Modern-day market watchers and participants have not seen both the dollar and bond prices falling at the same time, as the last time this occurred was in the 1970s, in response to the unsustainable spending in the Vietnam War and the expansion of domestic policies the U.S. was undergoing at the time. As precious metals rose through 1980, both the dollar and bond prices fell for almost nine full years.

The purpose of our posts is not political debate, however, it is undeniable that the present situation of perpetually being at war alongside the continued expansion of government debt programs is very similar to the situation the U.S. was in during the ending stages of the Indochina conflict. Between 1971 and 1980, while gold increased by over 2000% and silver increased by over 3000%, both dollar and bond prices were falling.

The Federal Reserve has printed as much currency as it could over the past ten years, and now we are seeing the consequences.
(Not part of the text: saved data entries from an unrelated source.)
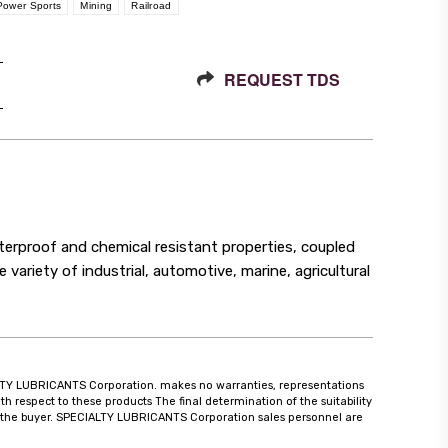
Power Sports
Mining
Railroad
REQUEST TDS
proof and chemical resistant properties, coupled
e variety of industrial, automotive, marine, agricultural
CIALTY LUBRICANTS Corporation. makes no warranties, representations
th respect to these products The final determination of the suitability
 of the buyer. SPECIALTY LUBRICANTS Corporation sales personnel are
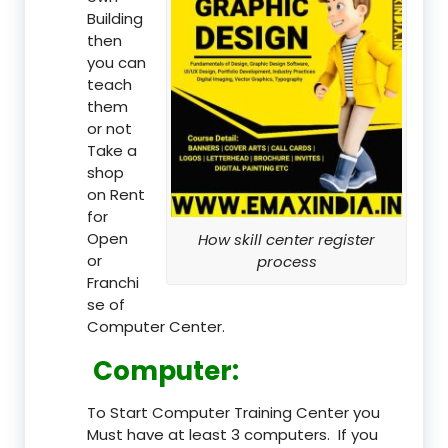
Building
then
you can
teach
them
or not
Take a
shop
on Rent
for
Open
How skill center register
or
process
Franchi
se of
Computer Center.
Computer:
To Start Computer Training Center you
Must have at least 3 computers. If you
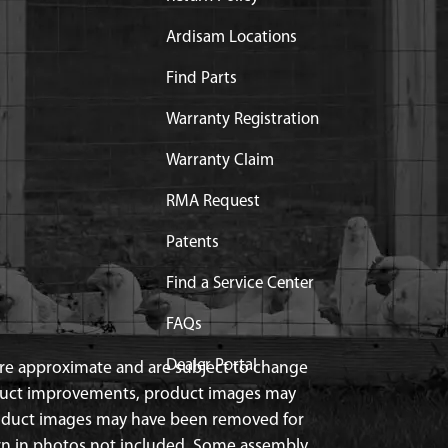
Ardisam Locations
Find Parts
Warranty Registration
Warranty Claim
RMA Request
Patents
Find a Service Center
FAQs
Dealer Portal
 are approximate and are subject to change
duct improvements, product images may
roduct images may have been removed for
n in photos not included. Some assembly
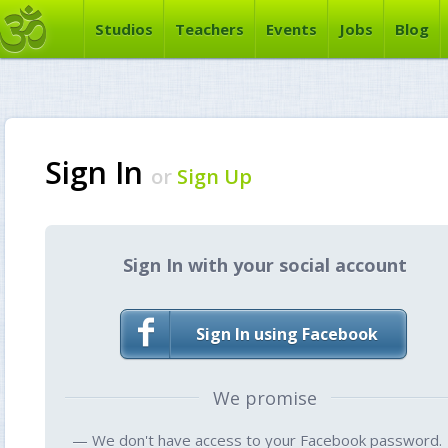
Studios
Teachers
Events
Jobs
Blog
Sign In
or
Sign Up
Sign In with your social account
Sign In using Facebook
We promise
— We don't have access to your Facebook password.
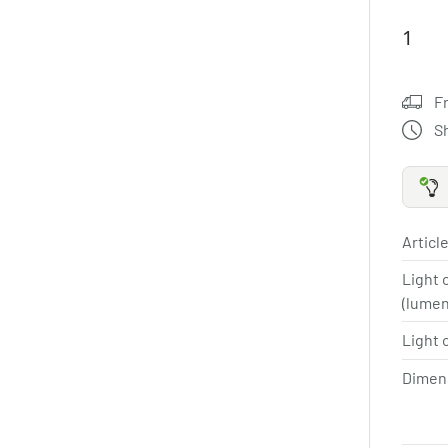
F
S
Article
Light 
(lume
Light 
Dimen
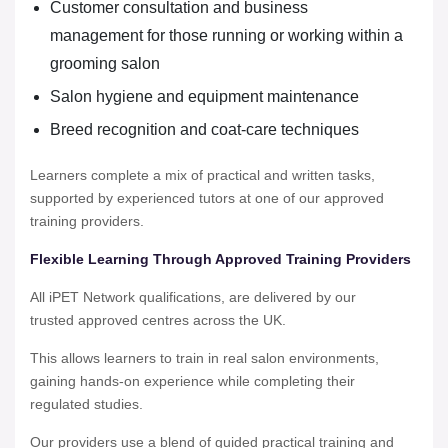
Customer consultation and business
management for those running or working within a
grooming salon
Salon hygiene and equipment maintenance
Breed recognition and coat-care techniques
Learners complete a mix of practical and written tasks,
supported by experienced tutors at one of our approved
training providers.
Flexible Learning Through Approved Training Providers
All iPET Network qualifications, are delivered by our
trusted approved centres across the UK.
This allows learners to train in real salon environments,
gaining hands-on experience while completing their
regulated studies.
Our providers use a blend of guided practical training and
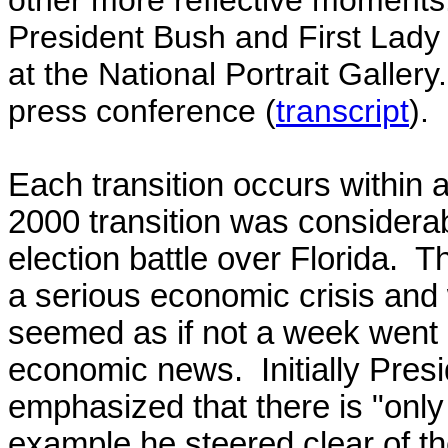
other more reflective moment
President Bush and First Lady 
at the National Portrait Galler
press conference (
transcript
).
Each transition occurs within a
2000 transition was considerab
election battle over Florida. T
a serious economic crisis and 
seemed as if not a week went 
economic news.
Initially Pr
emphasized that there is "only 
example he steered clear of t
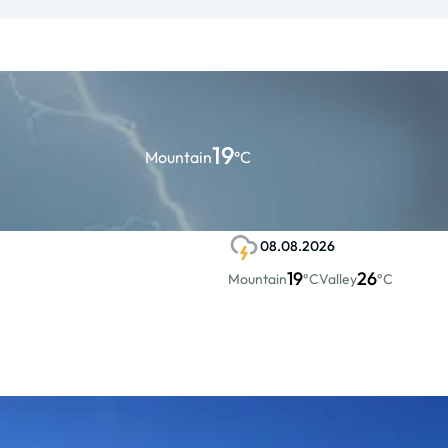
19
Mountain
°C
08.08.2026
19
26
Mountain
°C
Valley
°C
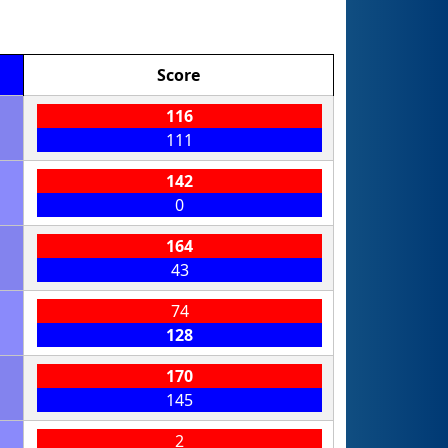
Score
116
111
142
0
164
43
74
128
170
145
2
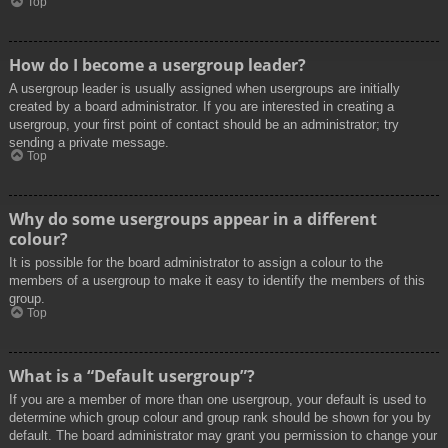
Top
How do I become a usergroup leader?
A usergroup leader is usually assigned when usergroups are initially
created by a board administrator. If you are interested in creating a
usergroup, your first point of contact should be an administrator; try
sending a private message.
Top
Why do some usergroups appear in a different
colour?
It is possible for the board administrator to assign a colour to the
members of a usergroup to make it easy to identify the members of this
group.
Top
What is a “Default usergroup”?
If you are a member of more than one usergroup, your default is used to
determine which group colour and group rank should be shown for you by
default. The board administrator may grant you permission to change your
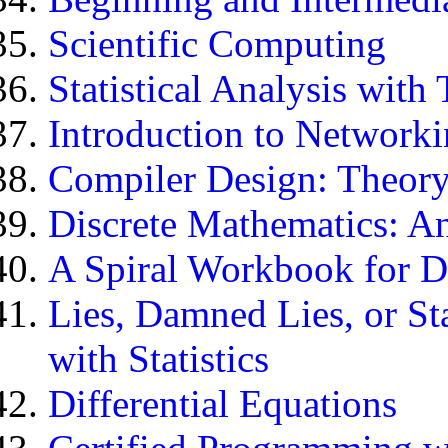
Scientific Computing
Statistical Analysis wit
Introduction to Network
Compiler Design: Theory
Discrete Mathematics: A
A Spiral Workbook for D
Lies, Damned Lies, or Sta
with Statistics
Differential Equations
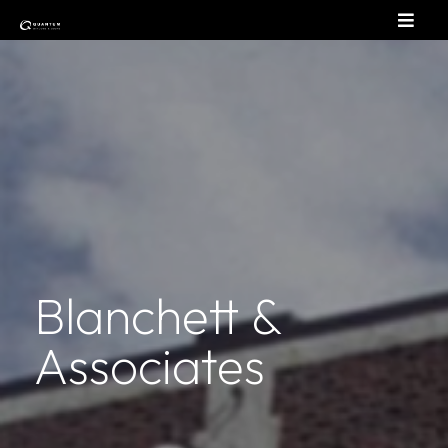
Blanchett &
Associates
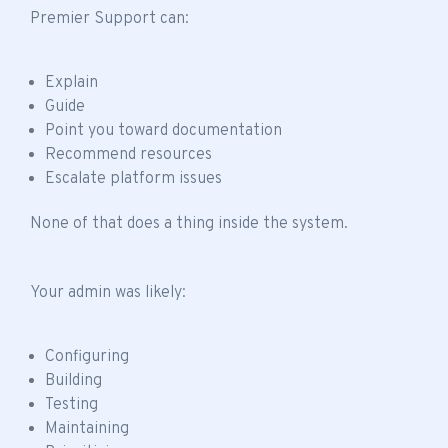
Premier Support can:
Explain
Guide
Point you toward documentation
Recommend resources
Escalate platform issues
None of that does a thing inside the system.
Your admin was likely:
Configuring
Building
Testing
Maintaining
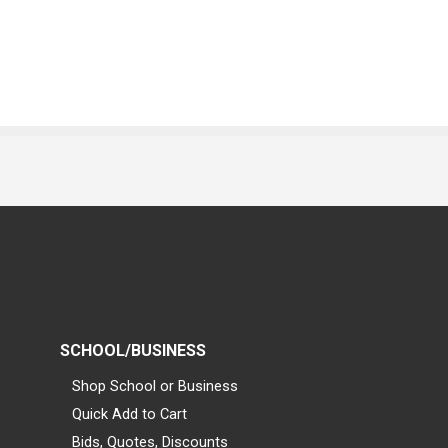
SCHOOL/BUSINESS
Shop School or Business
Quick Add to Cart
Bids, Quotes, Discounts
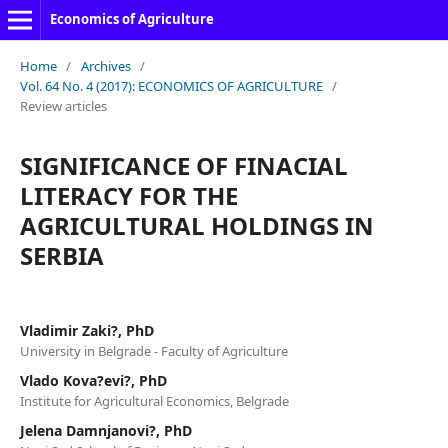
Economics of Agriculture
Home
/
Archives
/
Vol. 64 No. 4 (2017): ECONOMICS OF AGRICULTURE
/
Review articles
SIGNIFICANCE OF FINACIAL
LITERACY FOR THE
AGRICULTURAL HOLDINGS IN
SERBIA
Vladimir Zaki?, PhD
University in Belgrade - Faculty of Agriculture
Vlado Kova?evi?, PhD
Institute for Agricultural Economics, Belgrade
Jelena Damnjanovi?, PhD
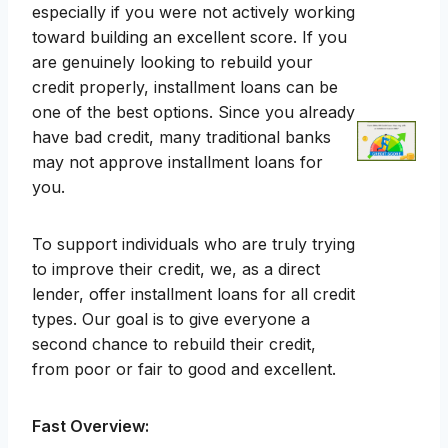
especially if you were not actively working
toward building an excellent score. If you
are genuinely looking to rebuild your
credit properly, installment loans can be
one of the best options. Since you already
have bad credit, many traditional banks
may not approve installment loans for
you.
To support individuals who are truly trying
to improve their credit, we, as a direct
lender, offer installment loans for all credit
types. Our goal is to give everyone a
second chance to rebuild their credit,
from poor or fair to good and excellent.
Fast Overview:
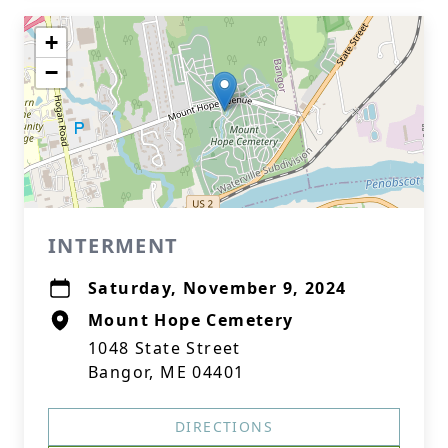
+
−
INTERMENT
Saturday, November 9, 2024
Mount Hope Cemetery
1048 State Street
Bangor, ME 04401
DIRECTIONS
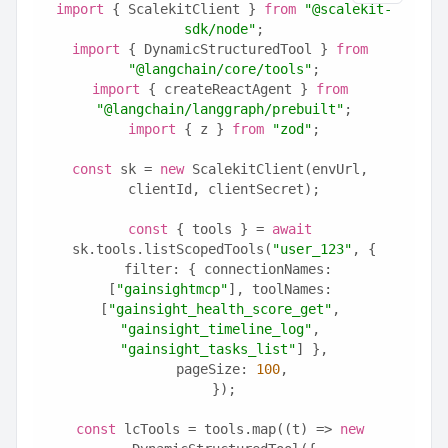
import
 { ScalekitClient } 
from
"@scalekit-
sdk/node"
;
import
 { DynamicStructuredTool } 
from
"@langchain/core/tools"
;
import
 { createReactAgent } 
from
"@langchain/langgraph/prebuilt"
;
import
 { z } 
from
"zod"
;
const
 sk = 
new
 ScalekitClient(envUrl, 
clientId, clientSecret);
const
 { tools } = 
await
sk.tools.listScopedTools(
"user_123"
, {
  filter: { connectionNames: 
[
"gainsightmcp"
], toolNames: 
[
"gainsight_health_score_get"
, 
"gainsight_timeline_log"
, 
"gainsight_tasks_list"
] },
  pageSize: 
100
,
});
const
 lcTools = tools.map((t) => 
new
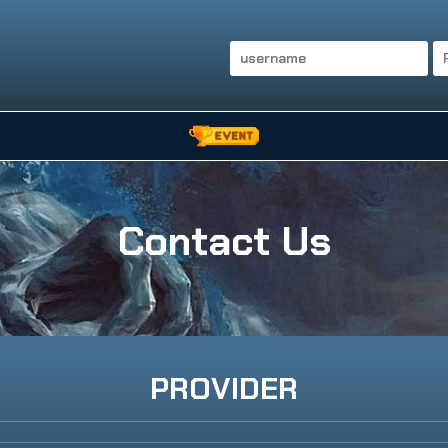
Contact Us
PROVIDER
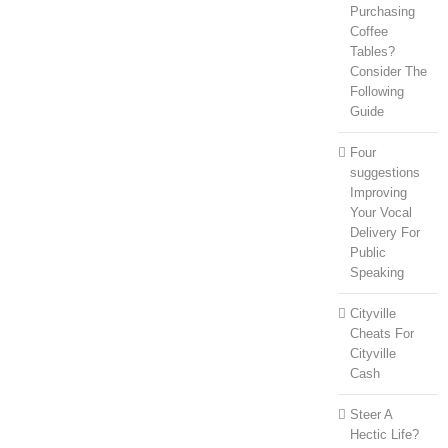
Purchasing
Coffee
Tables?
Consider The
Following
Guide
Four
suggestions
Improving
Your Vocal
Delivery For
Public
Speaking
Cityville
Cheats For
Cityville
Cash
Steer A
Hectic Life?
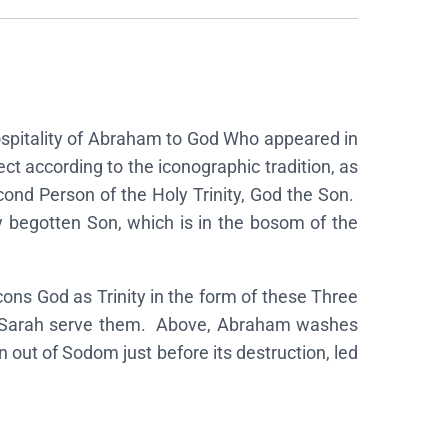
 Hospitality of Abraham to God Who appeared in
ct according to the iconographic tradition, as
cond Person of the Holy Trinity, God the Son.
y begotten Son, which is in the bosom of the
ons God as Trinity in the form of these Three
wife Sarah serve them. Above, Abraham washes
n out of Sodom just before its destruction, led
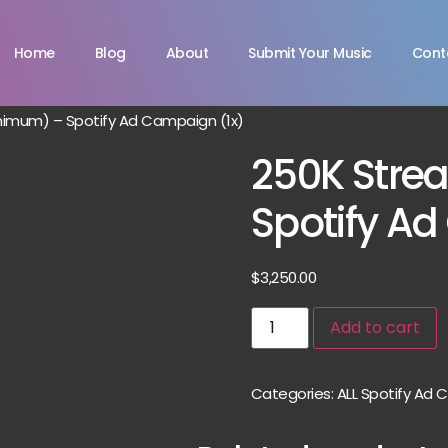
Home
Blog
About
Submit Your Music
Cont
nimum) – Spotify Ad Campaign (1x)
250K Stre
Spotify A
$
3,250.00
Add to cart
Categories:
ALL Spotify Ad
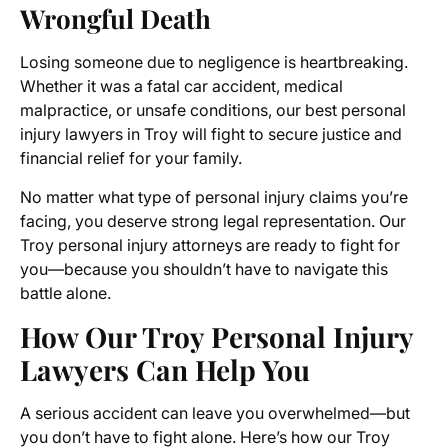
Wrongful Death
Losing someone due to negligence is heartbreaking.
Whether it was a fatal car accident, medical
malpractice, or unsafe conditions, our best personal
injury lawyers in Troy will fight to secure justice and
financial relief for your family.
No matter what type of personal injury claims you’re
facing, you deserve strong legal representation. Our
Troy personal injury attorneys are ready to fight for
you—because you shouldn’t have to navigate this
battle alone.
How Our Troy Personal Injury
Lawyers Can Help You
A serious accident can leave you overwhelmed—but
you don’t have to fight alone. Here’s how our Troy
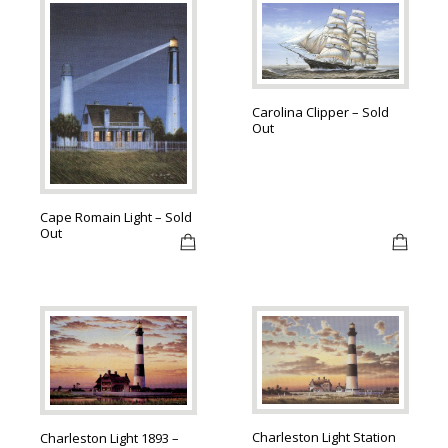
Carolina Clipper – Sold
Out
Cape Romain Light – Sold
Out
Charleston Light Station
Charleston Light 1893 –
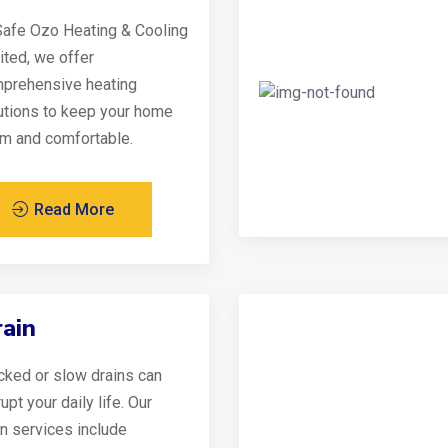
Safe Ozo Heating & Cooling
ited, we offer
prehensive heating
utions to keep your home
m and comfortable.
Read More
ain
cked or slow drains can
upt your daily life. Our
in services include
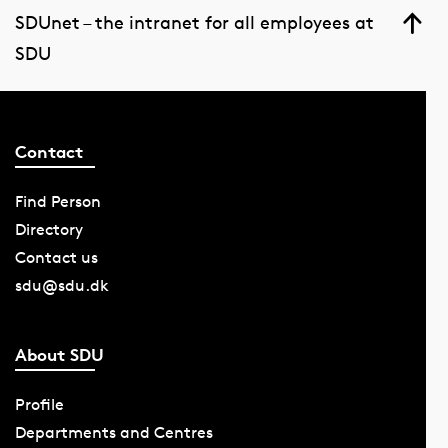
SDUnet – the intranet for all employees at
SDU
Contact
Find Person
Directory
Contact us
sdu@sdu.dk
About SDU
Profile
Departments and Centres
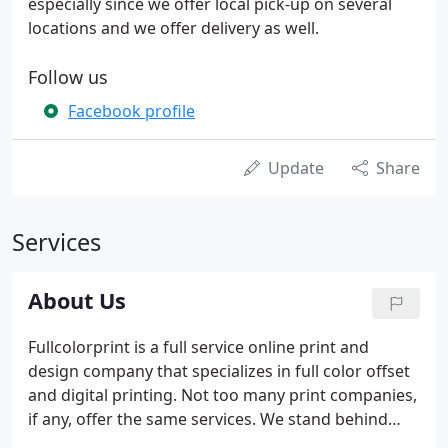
especially since we offer local pick-up on several
locations and we offer delivery as well.
Follow us
Facebook profile
Update
Share
Services
About Us
Fullcolorprint is a full service online print and
design company that specializes in full color offset
and digital printing. Not too many print companies,
if any, offer the same services. We stand behind
printing and design services, we are so sure you'll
It is our goal to provide an early warning, because otherwise, by the time the average American sees the theft that has occurred by the central bank, gold will already be hundreds of dollars higher than it is now.

In order to profit from the markets, we have to keep ourselves more informed than the average person. We have watched the dollar break down from a three-year topping pattern while gold is rounding out from a six-year base. These occurrences are only the first segment of what is sure to be a long-term trend in the works.

This Week’s Takeaway

It is important to take the market’s moves one step at a time as they progress because there is nothing like a market for throwing a curveball at you just when you think you’ve anticipated its next move.

Our expectations, for now, are the decline of the dollar towards the short-term target of 87, with a moderate rebound to follow mid-year. Any rebound experienced by the dollar will likely happen at the same time as a final retracement in gold prices in Q1 and Q2, before the 2016 peak of $1378 is exceeded once and for all.

No matter what, we are all living in interesting times.